A l'ombre des jeunes filles mortes
Je m'étais promis depuis quelques années de lire « Le goût de l'immortalité » de Catherine Dufour car tout le monde en disait du bien. J'aime bien m'assurer de ces choses par moi-même et cette année j'ai eu la chance de rencontrer l'auteur qui m'a présenté un prolongement possible de ce roman qui vient de paraître en mars 2009 et qui se situe dans le même univers.
Cet univers c'est celui de la Chine de demain. Oups, je commets déjà une erreur. C'est celui de la chine de demain. En effet, on est, de prime abord, interpelé par une technique typographique particulière, comme une juste revanche littéraire sur le statut de ce monde. Dans ce futur, la nature est réduite à la portion congrue. Polluée, exploitée et quasiment en voie d'extinction, il convient de la mettre à l'honneur – tout posthume – en n'accordant les majuscules qu'aux seuls noms de plantes et d'animaux non modifiés génétiquement qui survivent encore dans quelques coins de cette planète en déclin.
L'homme, lui, se porte relativement bien. Certes, les monades urbaines qu'avait superbement décrites Robert Silverberg sont devenues une réalité. Les fièvres hémorragiques ont contraint une partie de l'humanité à monter dans les étages. Celle-là vit plutôt inconsciemment dans un régime dictatorial discret chapeauté par des organisations aux sigles hermétiques telles l'oise ou l'iat. Le reste de l'humanité urbaine survit dans la suburb, sous certains étages et dans les entrailles de la terre. Ces refugees, comme on les appelle, sont exposés à de nombreux maux dont un certain path qui n'a d'autre ambition que de conquérir les étages supérieurs maintenant qu'il va devenir le maître absolu de la suburb.
Dans ces étages, les castes ont un rôle certain mais ne semblent pas aussi importantes que cela pour le fonctionnement courant de la société. Nous y découvrons la narratrice qui nous présente d'abord sa mère. Cette dernière est une prostituée qui va commettre l'erreur d'exposer sa fillette à des polluants qui vont tuer nombre d'urbains. Mais la mystérieuse iasmitine vit à quelques appartements et va sauver l'enfant. Le prix à payer sera terrible car, en fait, elle meurt pour de bon et ne pourra continuer à exister qu'en tant que zombie. Les secrets de iasmitine sont bien pires que cela et nous le découvrirons plus tard dans le livre.
Après sa vie de créature d'outre-tombe, elle va évoquer la vie de cmatic qui va croiser son chemin.
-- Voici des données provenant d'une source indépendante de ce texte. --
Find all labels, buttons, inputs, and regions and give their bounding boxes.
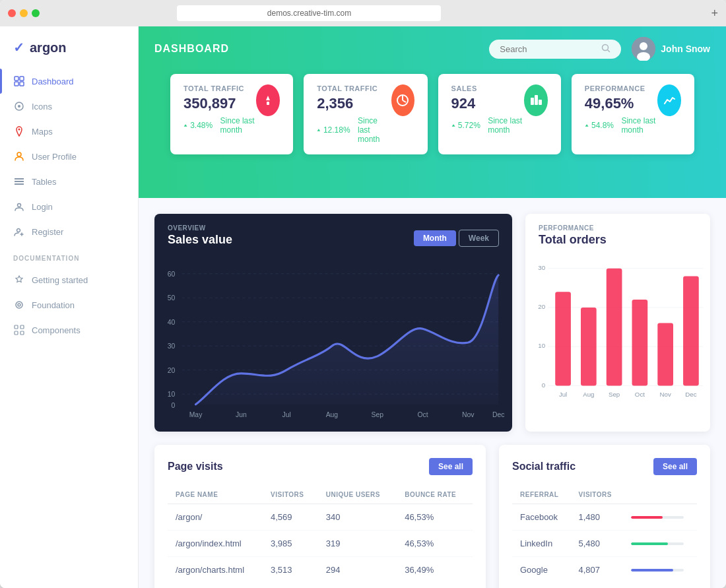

Il est entomologiste et, après une mission éprouvante dans le pacifique, se trouve envoyé en mission par l'oise afin de découvrir les secrets de iasmitine. Comment se passera la rencontre avec la sorcière ? Une des clés de ce roman se dissimule ici et je ne puis l'éventer.
La narratrice reprend ensuite avec l'histoire de cheng la musicienne de la suburb qui va conquérir les étages supérieurs malgré la surveillance active de la frontière séparant les deux mondes. Elle va, hélas, être également la contemporaine de path et de ses hordes. Cheng voudra donc fuir, mais comment faire quand on est seule et qu'une nouvelle souche virale tue la population de la suburb ?
Mais toutes ces histoires, hormis le fait que tous les protagonistes se connaissent, vont nous mener à un des secrets les mieux gardés de cet univers. Après avoir détruit la nature, c'est l'avenir de l'homme qui est engagé dans ce combat inégal.
Au-delà de la typographie déstabilisante du début de récit, ce sont des textes compacts qui ne connaîtront de réels dialogues qu'en fin de roman. L'ensemble est loin d'être lassant, bien au contraire. On a du mal à décrocher de cette lecture à 100 à l'heure. Certes, les termes utilisés, les néologismes, sont propres à effrayer les lecteurs les moins habitués à la science-fiction, mais cela reste à la portée de la majorité des lecteurs. Ce roman s'est vu attribué un nombre impressionnant de récompenses telles le Prix Rosny Aîné 2005 et le Grand Prix de l'Imaginaire 2007 et cela est parfaitement mérité. Catherine Dufour y fait la démonstration que la France reste une des grandes nations de la science-fiction car elle a su utiliser le genre et lui donner une dimension d'une rare densité. Un chef d'œuvre, à mon sens, qui est promis à devenir un des classiques du genre.